[Saved data entries]
□ □ □ □

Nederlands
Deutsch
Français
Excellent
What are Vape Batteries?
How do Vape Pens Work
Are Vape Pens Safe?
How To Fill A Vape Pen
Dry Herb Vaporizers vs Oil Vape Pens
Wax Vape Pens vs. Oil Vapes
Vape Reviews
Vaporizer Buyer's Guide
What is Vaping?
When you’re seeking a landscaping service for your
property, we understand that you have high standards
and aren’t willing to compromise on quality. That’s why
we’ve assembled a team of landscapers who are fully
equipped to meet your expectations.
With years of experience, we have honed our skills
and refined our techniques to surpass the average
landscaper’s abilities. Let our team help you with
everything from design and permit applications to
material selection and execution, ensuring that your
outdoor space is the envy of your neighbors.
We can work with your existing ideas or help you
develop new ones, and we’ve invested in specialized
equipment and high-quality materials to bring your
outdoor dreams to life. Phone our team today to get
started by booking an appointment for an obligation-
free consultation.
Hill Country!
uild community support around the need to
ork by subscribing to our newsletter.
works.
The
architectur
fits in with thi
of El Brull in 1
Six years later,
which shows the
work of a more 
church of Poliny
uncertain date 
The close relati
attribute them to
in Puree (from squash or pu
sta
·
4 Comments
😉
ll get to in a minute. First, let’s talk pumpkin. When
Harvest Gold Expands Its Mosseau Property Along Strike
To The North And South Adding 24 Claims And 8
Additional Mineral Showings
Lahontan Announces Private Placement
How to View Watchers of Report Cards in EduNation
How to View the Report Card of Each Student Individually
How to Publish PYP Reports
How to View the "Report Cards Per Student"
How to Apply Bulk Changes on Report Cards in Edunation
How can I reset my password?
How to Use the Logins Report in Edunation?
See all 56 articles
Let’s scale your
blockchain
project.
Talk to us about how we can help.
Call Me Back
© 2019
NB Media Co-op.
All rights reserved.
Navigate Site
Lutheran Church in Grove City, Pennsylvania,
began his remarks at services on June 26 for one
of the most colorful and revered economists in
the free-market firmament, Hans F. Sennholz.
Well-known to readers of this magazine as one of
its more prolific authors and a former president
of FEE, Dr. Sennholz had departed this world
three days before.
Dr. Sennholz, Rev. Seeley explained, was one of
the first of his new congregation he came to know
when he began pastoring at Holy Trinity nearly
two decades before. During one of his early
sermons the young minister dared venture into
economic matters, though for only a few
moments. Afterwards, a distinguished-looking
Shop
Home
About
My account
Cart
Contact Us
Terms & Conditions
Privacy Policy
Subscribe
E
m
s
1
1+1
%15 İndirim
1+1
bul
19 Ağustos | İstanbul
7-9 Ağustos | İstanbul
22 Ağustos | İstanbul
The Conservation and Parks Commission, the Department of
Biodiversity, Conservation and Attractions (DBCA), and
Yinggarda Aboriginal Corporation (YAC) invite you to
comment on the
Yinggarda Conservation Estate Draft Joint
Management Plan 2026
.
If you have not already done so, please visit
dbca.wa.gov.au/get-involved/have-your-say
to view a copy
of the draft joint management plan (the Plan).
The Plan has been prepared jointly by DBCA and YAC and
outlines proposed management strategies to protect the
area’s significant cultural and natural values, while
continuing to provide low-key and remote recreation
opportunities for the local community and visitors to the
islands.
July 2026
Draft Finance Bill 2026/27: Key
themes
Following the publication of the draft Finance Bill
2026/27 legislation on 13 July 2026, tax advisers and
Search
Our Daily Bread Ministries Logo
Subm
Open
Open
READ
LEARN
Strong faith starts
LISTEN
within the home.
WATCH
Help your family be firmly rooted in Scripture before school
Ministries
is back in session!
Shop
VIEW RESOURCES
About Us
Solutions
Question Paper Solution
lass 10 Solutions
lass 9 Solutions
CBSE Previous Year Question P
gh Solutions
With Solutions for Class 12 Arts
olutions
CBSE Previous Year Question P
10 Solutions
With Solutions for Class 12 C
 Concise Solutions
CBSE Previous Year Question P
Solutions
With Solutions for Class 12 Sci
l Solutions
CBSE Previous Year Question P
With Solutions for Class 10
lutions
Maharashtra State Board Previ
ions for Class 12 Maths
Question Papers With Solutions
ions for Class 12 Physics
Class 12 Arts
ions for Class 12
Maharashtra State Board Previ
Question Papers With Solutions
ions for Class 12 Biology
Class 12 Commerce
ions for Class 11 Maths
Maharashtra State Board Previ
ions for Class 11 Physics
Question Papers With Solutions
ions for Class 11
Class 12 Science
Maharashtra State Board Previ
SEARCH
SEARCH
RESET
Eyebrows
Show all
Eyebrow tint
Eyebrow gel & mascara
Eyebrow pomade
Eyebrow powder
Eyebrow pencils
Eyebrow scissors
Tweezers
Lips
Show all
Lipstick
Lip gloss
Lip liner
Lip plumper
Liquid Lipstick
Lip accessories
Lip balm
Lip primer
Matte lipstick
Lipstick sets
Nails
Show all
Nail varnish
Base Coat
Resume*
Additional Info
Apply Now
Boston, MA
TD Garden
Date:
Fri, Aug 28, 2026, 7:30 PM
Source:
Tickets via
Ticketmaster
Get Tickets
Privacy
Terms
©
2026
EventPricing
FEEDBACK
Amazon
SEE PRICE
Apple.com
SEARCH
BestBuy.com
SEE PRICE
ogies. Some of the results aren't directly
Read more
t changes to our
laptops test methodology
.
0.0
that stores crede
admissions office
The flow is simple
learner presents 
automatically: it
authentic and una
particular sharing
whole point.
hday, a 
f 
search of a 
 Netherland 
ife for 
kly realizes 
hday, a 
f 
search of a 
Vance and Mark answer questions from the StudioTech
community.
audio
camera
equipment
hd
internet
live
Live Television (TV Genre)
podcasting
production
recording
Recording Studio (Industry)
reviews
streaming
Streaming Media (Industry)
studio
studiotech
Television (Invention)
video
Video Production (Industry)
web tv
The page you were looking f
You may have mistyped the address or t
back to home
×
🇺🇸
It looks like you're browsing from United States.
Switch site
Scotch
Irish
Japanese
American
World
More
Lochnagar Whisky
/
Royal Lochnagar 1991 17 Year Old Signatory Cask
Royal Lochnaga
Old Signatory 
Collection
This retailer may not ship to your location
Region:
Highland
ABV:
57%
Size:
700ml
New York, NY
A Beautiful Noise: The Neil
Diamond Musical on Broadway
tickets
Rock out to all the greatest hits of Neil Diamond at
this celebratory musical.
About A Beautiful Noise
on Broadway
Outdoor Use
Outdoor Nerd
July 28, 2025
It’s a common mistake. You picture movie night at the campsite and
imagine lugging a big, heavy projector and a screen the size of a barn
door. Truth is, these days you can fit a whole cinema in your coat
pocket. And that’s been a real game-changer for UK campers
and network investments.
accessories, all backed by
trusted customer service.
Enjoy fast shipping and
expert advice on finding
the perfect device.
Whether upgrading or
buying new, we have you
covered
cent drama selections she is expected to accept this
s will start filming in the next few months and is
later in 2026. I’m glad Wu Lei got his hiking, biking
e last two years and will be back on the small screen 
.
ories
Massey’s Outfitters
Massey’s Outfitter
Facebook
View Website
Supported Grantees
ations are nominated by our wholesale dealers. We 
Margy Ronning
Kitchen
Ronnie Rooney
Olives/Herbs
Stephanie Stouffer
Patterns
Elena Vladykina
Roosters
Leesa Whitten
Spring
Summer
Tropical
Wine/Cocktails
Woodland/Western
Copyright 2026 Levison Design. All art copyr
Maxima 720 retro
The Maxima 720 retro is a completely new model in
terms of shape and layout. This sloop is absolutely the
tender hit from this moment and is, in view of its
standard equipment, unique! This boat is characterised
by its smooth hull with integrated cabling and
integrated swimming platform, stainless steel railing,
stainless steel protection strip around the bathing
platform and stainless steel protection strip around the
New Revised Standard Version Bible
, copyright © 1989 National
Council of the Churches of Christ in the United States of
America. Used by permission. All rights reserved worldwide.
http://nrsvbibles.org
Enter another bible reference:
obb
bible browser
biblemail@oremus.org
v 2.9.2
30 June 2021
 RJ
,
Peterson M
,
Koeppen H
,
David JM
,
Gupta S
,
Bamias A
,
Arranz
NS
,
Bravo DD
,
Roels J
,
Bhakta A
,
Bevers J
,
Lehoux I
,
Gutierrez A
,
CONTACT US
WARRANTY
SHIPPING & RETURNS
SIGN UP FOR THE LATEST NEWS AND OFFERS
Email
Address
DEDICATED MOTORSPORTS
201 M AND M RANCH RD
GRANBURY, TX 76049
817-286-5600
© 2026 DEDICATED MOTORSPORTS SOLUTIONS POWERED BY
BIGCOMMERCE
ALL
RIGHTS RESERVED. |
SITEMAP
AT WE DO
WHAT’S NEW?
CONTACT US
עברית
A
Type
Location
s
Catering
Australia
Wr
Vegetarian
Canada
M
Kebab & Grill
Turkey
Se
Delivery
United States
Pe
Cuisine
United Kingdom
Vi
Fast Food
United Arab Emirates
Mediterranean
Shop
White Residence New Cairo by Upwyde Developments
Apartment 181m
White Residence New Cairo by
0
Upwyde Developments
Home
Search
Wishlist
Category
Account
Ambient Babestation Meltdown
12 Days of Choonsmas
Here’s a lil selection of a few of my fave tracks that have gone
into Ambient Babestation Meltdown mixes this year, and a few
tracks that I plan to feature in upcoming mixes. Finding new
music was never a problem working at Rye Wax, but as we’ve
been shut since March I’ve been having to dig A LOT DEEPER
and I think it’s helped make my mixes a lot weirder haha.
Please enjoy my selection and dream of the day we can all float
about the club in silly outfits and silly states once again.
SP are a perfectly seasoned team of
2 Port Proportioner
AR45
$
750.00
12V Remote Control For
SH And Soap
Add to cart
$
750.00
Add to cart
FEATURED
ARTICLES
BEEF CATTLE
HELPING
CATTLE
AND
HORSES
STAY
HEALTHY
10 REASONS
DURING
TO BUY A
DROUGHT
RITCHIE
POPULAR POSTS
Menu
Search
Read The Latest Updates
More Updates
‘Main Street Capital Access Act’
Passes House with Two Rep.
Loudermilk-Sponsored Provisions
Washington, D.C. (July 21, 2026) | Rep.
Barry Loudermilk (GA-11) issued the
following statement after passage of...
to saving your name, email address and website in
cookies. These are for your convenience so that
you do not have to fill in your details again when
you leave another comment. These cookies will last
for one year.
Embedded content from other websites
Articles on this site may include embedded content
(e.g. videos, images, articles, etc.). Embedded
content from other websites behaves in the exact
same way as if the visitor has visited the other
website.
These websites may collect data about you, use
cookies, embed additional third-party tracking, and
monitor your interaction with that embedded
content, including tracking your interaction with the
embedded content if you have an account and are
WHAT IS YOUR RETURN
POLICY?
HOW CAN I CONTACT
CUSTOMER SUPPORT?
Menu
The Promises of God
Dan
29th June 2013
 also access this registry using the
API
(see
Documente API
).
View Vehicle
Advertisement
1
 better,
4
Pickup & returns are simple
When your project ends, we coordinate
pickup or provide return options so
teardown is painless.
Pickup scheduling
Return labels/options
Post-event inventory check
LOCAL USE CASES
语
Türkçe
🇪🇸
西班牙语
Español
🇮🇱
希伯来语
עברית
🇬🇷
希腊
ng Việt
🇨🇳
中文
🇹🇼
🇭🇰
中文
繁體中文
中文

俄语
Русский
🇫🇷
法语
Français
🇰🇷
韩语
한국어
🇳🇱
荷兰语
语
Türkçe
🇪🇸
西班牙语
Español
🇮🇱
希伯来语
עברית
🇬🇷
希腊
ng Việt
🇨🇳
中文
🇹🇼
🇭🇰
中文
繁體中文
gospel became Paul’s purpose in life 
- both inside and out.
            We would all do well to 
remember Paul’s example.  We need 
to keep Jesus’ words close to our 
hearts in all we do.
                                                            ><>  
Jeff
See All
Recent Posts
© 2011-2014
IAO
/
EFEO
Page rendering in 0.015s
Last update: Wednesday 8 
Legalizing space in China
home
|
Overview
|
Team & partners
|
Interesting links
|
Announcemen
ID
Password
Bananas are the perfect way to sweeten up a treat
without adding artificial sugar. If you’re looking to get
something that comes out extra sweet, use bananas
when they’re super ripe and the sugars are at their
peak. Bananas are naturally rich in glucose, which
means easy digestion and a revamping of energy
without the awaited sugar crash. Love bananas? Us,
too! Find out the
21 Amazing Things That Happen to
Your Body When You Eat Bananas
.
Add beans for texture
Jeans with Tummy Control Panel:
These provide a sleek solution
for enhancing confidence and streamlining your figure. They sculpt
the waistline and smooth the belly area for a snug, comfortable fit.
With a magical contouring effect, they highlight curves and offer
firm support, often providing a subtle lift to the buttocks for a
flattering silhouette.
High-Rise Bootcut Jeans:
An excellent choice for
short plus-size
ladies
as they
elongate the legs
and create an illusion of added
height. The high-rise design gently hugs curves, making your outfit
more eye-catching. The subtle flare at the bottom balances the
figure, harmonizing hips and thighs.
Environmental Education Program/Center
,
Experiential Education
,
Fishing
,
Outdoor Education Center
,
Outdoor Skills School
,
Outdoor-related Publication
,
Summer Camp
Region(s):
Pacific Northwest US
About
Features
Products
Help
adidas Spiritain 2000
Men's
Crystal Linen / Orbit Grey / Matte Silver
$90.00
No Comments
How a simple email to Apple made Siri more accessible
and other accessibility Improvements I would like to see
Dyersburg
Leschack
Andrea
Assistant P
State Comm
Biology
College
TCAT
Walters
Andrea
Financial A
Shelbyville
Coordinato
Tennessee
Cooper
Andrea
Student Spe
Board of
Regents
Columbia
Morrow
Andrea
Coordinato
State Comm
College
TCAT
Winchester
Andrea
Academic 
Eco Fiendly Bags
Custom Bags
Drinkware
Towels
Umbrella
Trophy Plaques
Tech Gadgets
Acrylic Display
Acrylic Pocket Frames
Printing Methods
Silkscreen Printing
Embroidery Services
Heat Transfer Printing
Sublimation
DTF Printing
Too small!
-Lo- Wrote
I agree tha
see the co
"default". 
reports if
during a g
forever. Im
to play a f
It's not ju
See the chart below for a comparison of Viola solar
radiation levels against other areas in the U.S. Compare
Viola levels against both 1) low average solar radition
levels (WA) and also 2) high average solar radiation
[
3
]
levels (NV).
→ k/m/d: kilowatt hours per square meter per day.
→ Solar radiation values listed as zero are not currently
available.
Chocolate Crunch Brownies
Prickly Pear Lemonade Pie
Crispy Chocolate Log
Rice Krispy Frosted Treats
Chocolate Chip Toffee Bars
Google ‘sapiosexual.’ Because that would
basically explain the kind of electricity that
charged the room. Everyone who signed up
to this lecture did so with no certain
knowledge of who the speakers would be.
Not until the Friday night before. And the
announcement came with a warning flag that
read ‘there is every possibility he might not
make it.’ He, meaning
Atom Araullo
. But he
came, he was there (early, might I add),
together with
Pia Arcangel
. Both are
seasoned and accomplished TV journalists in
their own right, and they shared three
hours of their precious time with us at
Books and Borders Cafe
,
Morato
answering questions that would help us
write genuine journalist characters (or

□ □ □ □

> **PROBLEM STATEMENT**: Each line of the data above containing the string "platform" is to be copied.

> **ANSWER BOX**:
integrated swimming platform, stainless steel railing,
platform and stainless steel protection strip around the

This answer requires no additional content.